TASK DIRECTIONS ::
Return, exactly and in full, the lines of the records below starting at the one with "Шкарпетки молодіжні (73, 2383)" and ending at the one with "Повернутися на головну сторінку (311, 341)", and no other lines.

** Opening INFORMATION block **

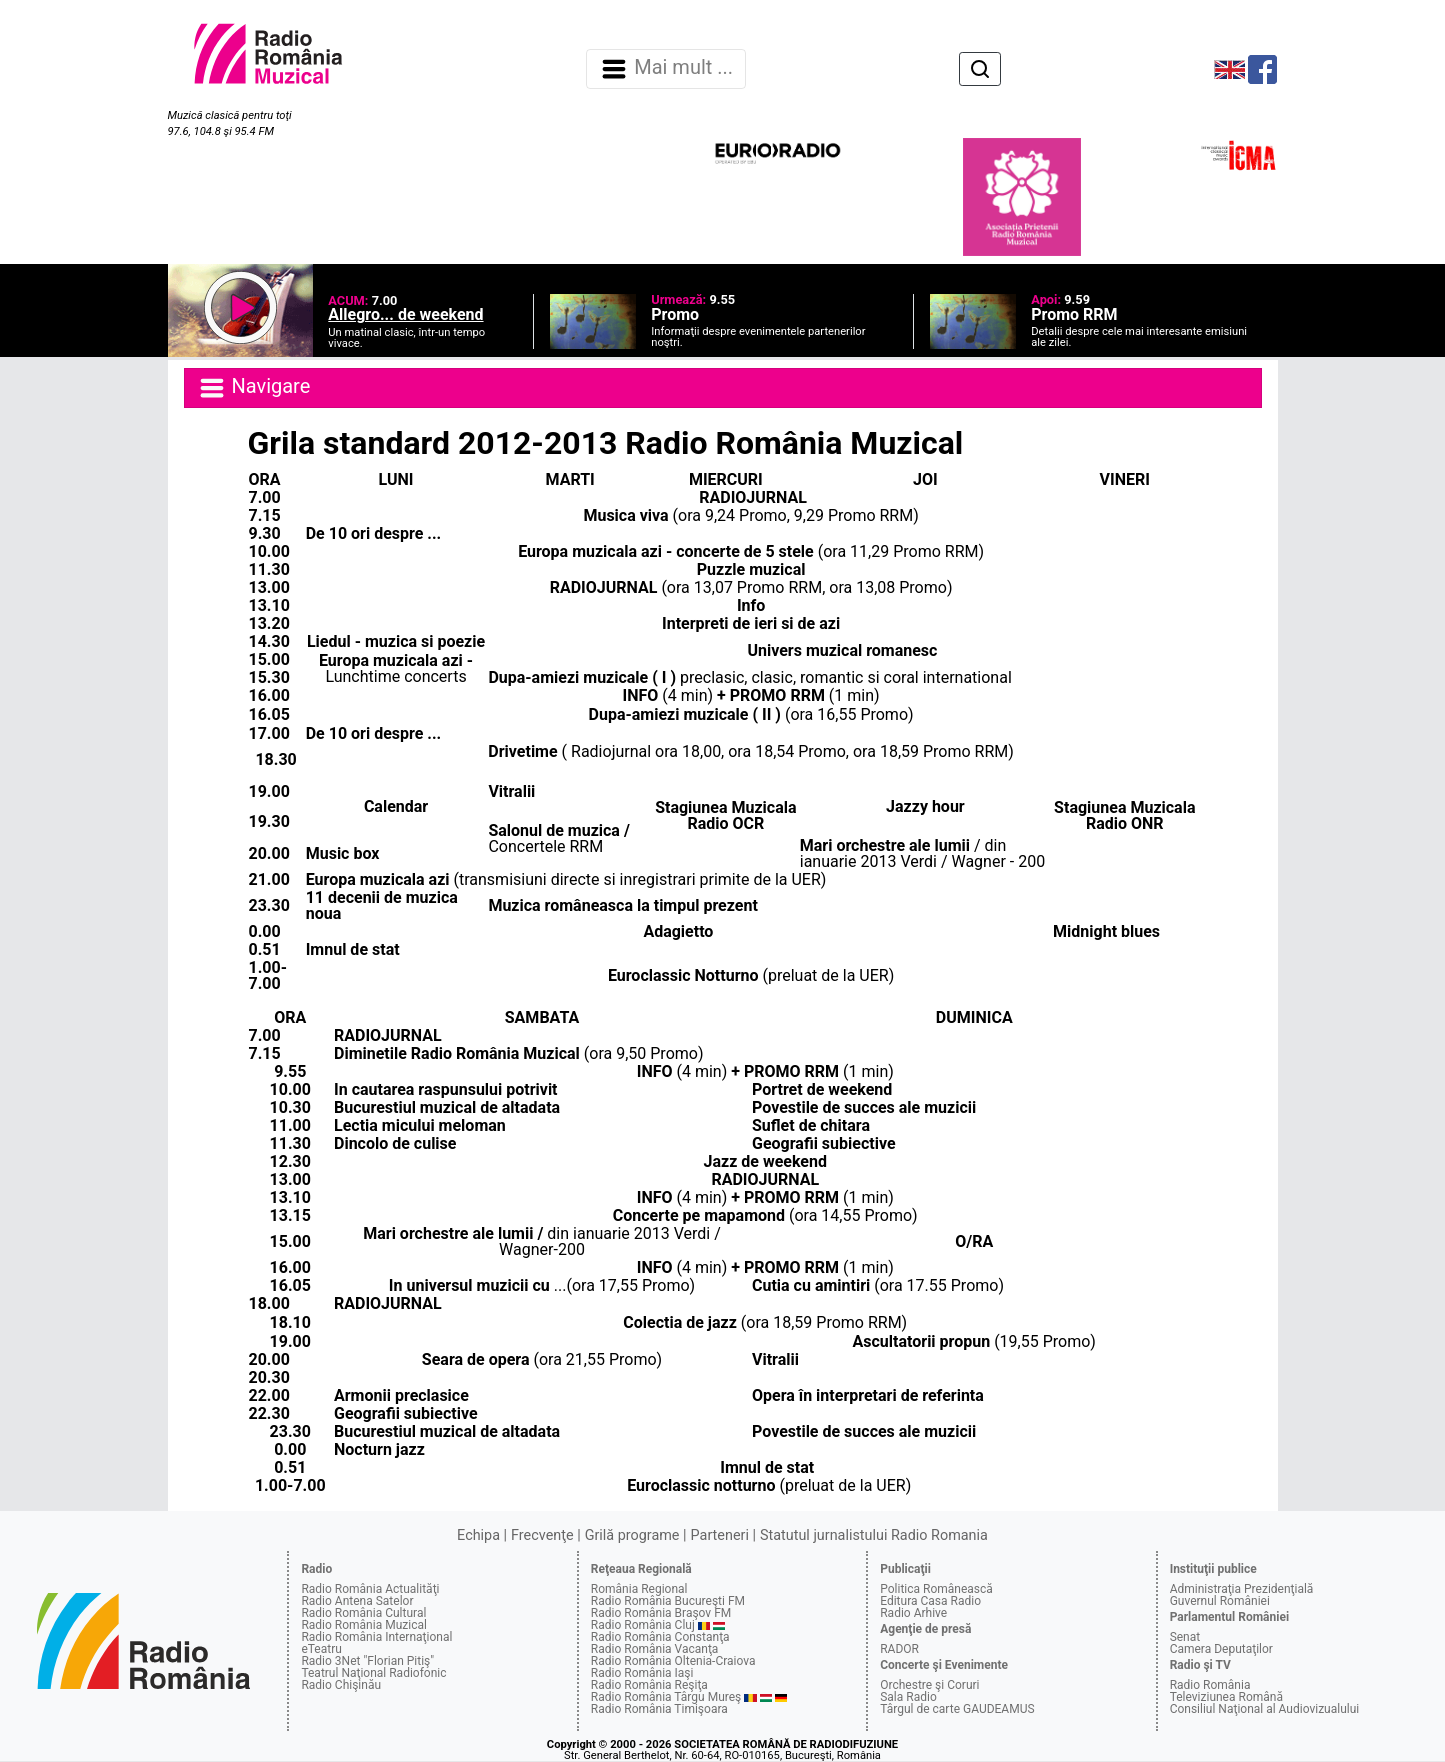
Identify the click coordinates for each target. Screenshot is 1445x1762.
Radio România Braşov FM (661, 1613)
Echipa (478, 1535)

** Closing INFORMATION block **
** Opening INFORMATION block **

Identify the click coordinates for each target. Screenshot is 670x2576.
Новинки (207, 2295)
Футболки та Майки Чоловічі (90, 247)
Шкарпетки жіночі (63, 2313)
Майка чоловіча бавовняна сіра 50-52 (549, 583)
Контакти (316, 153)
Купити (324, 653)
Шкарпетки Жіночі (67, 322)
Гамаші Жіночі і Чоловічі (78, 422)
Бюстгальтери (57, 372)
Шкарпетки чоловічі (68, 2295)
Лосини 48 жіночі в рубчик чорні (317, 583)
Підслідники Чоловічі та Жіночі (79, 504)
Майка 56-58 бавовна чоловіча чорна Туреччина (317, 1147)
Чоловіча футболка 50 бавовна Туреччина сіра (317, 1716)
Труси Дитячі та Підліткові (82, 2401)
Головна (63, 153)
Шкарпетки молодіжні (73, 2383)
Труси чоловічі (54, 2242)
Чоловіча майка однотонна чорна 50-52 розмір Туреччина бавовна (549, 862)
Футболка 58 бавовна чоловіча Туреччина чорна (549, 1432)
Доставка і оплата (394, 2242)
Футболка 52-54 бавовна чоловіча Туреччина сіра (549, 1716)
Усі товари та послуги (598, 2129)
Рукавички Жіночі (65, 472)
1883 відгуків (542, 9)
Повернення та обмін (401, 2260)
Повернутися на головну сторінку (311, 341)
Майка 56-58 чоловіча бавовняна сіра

** Closing INFORMATION block **
** Opening INFORMATION block **

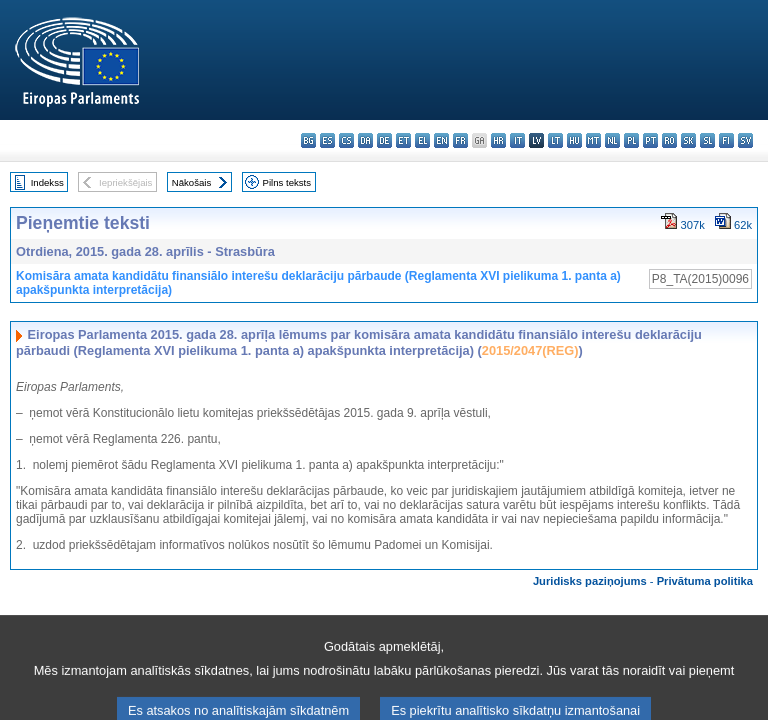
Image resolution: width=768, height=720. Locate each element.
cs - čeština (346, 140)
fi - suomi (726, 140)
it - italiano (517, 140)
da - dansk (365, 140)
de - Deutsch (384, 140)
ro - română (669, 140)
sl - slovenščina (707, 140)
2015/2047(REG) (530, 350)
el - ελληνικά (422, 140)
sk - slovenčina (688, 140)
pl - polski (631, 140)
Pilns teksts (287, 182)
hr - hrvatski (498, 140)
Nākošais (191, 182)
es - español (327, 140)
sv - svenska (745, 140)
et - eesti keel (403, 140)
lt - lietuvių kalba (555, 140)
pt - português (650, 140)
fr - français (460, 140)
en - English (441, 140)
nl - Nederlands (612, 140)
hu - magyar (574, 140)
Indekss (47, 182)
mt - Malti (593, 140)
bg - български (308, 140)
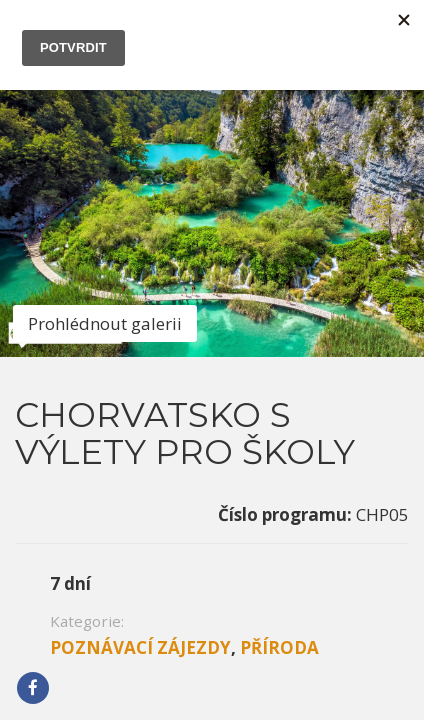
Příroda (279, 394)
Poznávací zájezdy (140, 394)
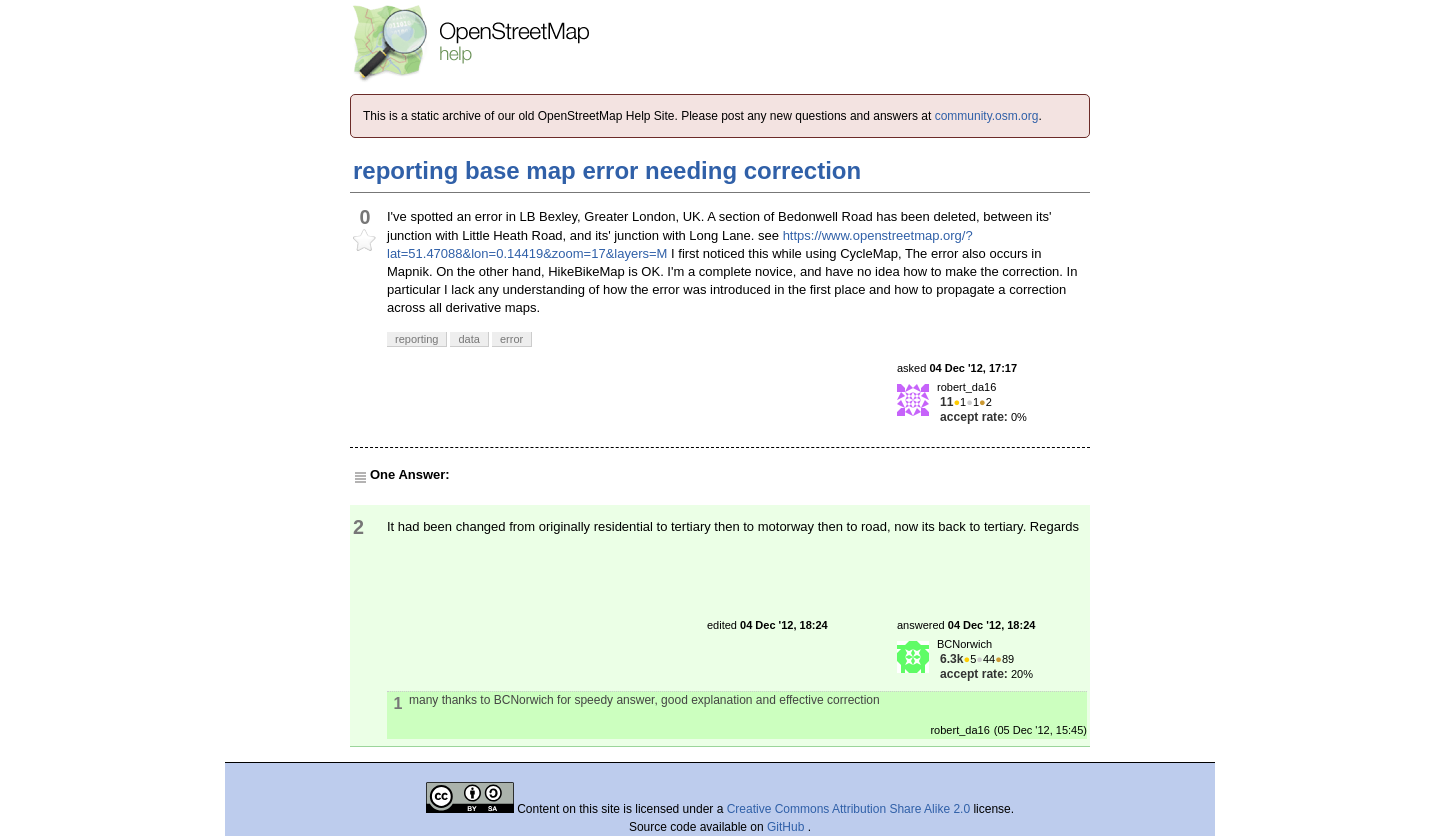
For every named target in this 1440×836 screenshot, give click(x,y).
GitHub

** Closing INFORMATION block **

RESULT OF THIS TASK ::
Шкарпетки молодіжні (73, 2383)
Труси чоловічі (54, 2242)
Чоловіча майка однотонна чорна 50-52 розмір Туреччина бавовна (549, 862)
Футболка 58 бавовна чоловіча Туреччина чорна (549, 1432)
Доставка і оплата (394, 2242)
Футболка 52-54 бавовна чоловіча Туреччина сіра (549, 1716)
Усі товари та послуги (598, 2129)
Рукавички Жіночі (65, 472)
1883 відгуків (542, 9)
Повернення та обмін (401, 2260)
Повернутися на головну сторінку (311, 341)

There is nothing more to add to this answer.